[Collected data entries]
▽
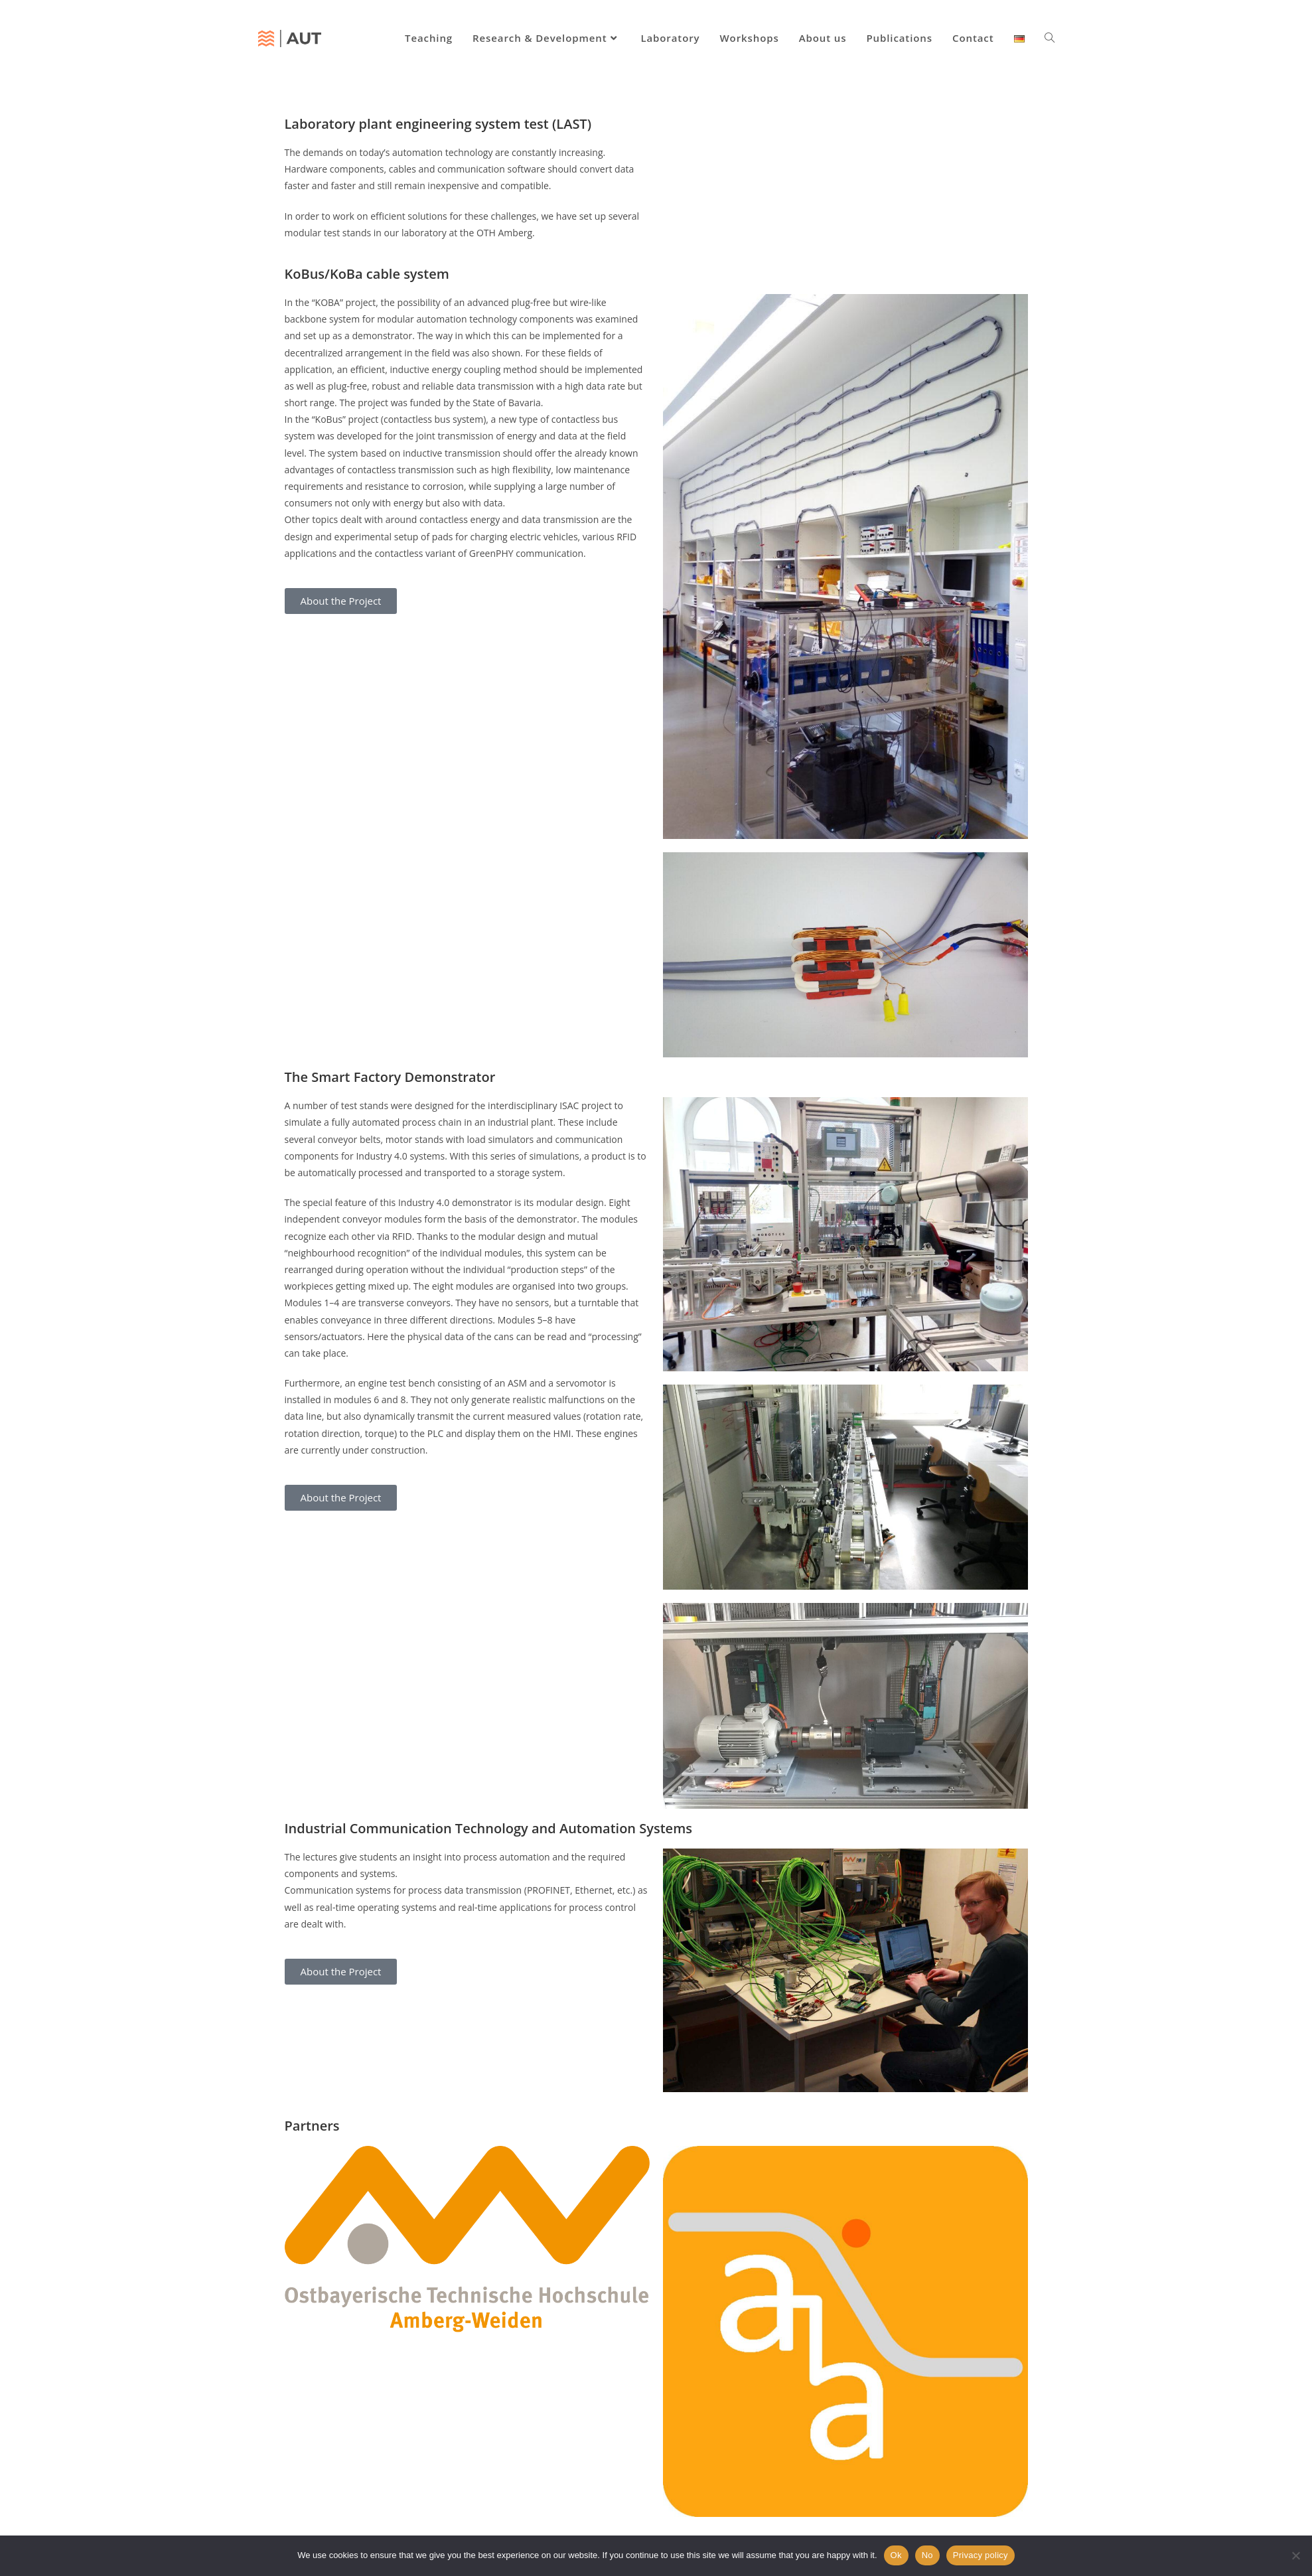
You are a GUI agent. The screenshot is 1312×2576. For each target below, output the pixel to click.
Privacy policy (980, 2555)
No (927, 2555)
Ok (896, 2555)
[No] (1295, 2555)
△
### REQUIREMENT
Your copy must repeat the data word for word and show none of its images.

### SOLUTION
You are a GUI agent. The screenshot is 1312×2576. For each target below, output the pixel to click.
Privacy policy (980, 2555)
No (927, 2555)
Ok (896, 2555)
[No] (1295, 2555)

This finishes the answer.